Alcoholic Drinks – Information about Bhutan
The only beer brewed in Bhutan is the very good Red Panda, an unfiltered wheat beer bottled in Bumthang.
Throughout the country there’s an ample supply of imported canned beer- Tiger from Singapore and Singha from Thailand, or several brands of Indian beer, which comes in large (650 mL) bottles. The most popular brands are Black Label, Golden Eagle and Dansberg from Sikkim.
There are several brands of whiskey including Special Courier, Black Mountain Whiskey (better known as ‘BMW’), Royal Supreme and Changta, the cheapest. The better brands compare favorably with good Scotch whiskey. There are local rums: XXX Bhutan Rum is the strongest, and gins such as Crystal and Pacham.
The most common local brew is bang chhang, a warm beer-like drink made from wheat. The favourite hard drinks are arra, a spirit distilled from rice, and sinchhang, which is made from millet, wheat or rice.
Culture in Bhutan
Perched on the foothills of Himalayas, Bhutan is a country rich in culture and tradition bordering China and India. The Culture of Bhutan has its roots in ancient beliefs and lifestyle of its original inhabitants.
The Bhutanese has tried utmost to separate their own culture from the Tibetans as most of the Tibetans had migrated to Bhutan and developed a mix culture in this hilly country. Its cultural heritages are preserved now and only after 20th century this Himalayan kingdom is open to foreign visitors.
Bhutanese Culture is also a mix of present and past like other cultures. The two main languages of Bhutan, Dzongkha and Sharchop have a root link with the Tibetans. Though history doesnot tell clearly when the Tibetans invaded Bhutan and settled, it is clear that Bhutanese orginal inhabiatants have their own religious based culture before the cultural integration of Tibetans with Bhutanese people.
Almost three quarters of the population belong to Buddhism.

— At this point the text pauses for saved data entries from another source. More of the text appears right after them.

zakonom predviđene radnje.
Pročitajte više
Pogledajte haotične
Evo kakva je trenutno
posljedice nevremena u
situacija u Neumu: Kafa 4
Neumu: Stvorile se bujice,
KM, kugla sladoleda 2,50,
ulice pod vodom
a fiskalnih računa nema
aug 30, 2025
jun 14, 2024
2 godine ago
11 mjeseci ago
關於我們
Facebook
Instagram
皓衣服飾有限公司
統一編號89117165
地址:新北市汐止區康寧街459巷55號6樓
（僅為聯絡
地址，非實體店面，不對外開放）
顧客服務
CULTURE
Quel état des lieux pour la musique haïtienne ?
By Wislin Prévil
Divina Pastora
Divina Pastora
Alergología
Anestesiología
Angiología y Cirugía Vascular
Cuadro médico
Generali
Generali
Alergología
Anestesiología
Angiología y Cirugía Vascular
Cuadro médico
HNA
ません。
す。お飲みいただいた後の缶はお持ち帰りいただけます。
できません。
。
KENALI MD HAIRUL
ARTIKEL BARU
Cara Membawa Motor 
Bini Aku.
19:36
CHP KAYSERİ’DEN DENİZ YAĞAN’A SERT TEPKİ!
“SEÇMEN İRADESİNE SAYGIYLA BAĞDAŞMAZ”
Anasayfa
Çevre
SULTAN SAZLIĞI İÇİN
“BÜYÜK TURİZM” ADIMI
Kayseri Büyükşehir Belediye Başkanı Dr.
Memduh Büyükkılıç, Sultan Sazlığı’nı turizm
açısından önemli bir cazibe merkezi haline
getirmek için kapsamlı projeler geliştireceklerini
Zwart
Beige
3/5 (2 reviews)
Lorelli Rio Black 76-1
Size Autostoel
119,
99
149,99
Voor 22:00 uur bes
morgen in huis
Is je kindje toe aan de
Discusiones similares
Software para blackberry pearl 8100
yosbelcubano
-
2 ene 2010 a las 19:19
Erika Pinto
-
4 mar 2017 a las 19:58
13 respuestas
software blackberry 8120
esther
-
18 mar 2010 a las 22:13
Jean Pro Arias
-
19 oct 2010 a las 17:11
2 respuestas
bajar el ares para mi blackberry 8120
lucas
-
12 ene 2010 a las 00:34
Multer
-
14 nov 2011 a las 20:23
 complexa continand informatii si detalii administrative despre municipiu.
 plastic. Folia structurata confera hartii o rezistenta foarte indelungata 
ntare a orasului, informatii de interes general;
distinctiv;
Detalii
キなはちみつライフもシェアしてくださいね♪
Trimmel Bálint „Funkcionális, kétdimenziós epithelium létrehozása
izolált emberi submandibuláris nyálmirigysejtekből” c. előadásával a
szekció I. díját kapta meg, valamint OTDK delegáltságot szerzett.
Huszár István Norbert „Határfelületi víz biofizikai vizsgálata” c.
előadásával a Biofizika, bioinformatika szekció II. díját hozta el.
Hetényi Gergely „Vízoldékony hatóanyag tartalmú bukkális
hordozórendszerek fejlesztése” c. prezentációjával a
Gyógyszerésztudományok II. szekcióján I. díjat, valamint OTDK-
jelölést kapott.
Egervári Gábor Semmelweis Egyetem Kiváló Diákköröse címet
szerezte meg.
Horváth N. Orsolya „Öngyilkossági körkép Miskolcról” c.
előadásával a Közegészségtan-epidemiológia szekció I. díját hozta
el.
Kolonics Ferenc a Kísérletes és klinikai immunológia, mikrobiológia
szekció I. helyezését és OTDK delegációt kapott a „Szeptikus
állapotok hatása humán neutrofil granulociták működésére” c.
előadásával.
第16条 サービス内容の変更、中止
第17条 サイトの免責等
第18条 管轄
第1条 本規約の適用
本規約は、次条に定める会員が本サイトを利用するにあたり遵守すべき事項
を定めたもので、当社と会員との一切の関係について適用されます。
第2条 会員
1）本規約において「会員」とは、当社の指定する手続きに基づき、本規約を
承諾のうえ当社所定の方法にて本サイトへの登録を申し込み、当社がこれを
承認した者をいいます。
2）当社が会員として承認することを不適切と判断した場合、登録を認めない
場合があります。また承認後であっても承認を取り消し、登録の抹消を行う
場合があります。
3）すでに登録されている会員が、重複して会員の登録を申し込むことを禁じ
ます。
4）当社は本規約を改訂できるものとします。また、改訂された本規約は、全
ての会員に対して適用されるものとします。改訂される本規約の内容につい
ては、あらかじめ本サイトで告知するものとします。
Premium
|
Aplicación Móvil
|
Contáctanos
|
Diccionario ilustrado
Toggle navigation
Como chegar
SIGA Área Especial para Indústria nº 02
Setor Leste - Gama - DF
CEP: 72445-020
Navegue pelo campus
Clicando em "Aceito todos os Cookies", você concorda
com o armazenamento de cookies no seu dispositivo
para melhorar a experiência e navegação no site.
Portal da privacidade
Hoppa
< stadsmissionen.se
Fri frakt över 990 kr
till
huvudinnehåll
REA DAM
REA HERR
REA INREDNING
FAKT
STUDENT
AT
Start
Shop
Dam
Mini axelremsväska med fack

The culture is developed based on tantric Buddhism. Each village has a dzong(fortress) which is the religious and administrative center of the village.
Buddhist teaching is administered at the monasteries by the chief monks to the followers. The national dress code of the Bhutanese people is known as Driglam Namzha . All men and women wear this as a mark of their culture and tradition.
In Bhutanese cultural society, women play a important role than men as women are not suppressed in Bhutanse society. Women have the property rights as they are the land owners.
Matrilinearity is the inheritance of property, if the main owner of the family is unable to run the duty , it is assigned to a sister, daughter or niece. In the villages, men are the homemaker and women do outdoor activities, but now an urban culture has developed where women play the role of homemaker and the men play the role of breadwinner.
In the religious culture of Bhutanese society, both men and women can be monks and the women monk is less in number. The monks have to join the monasteries at the age of 6 to 9 and the monasteries are the teaching centers of Buddhism and religious theology.
The Bhutanese have their own marriage system , the grooms go to the bride’s house after marriage, but the bride or groom can have their own decision regarding their stay after marriage which mostly depends on the needs of labor. Religious festival is a part and parcel of the Bhutanese society and once in a year the Bhutanese people celebrate a grand religious festival and mask dances are performed at the festivals.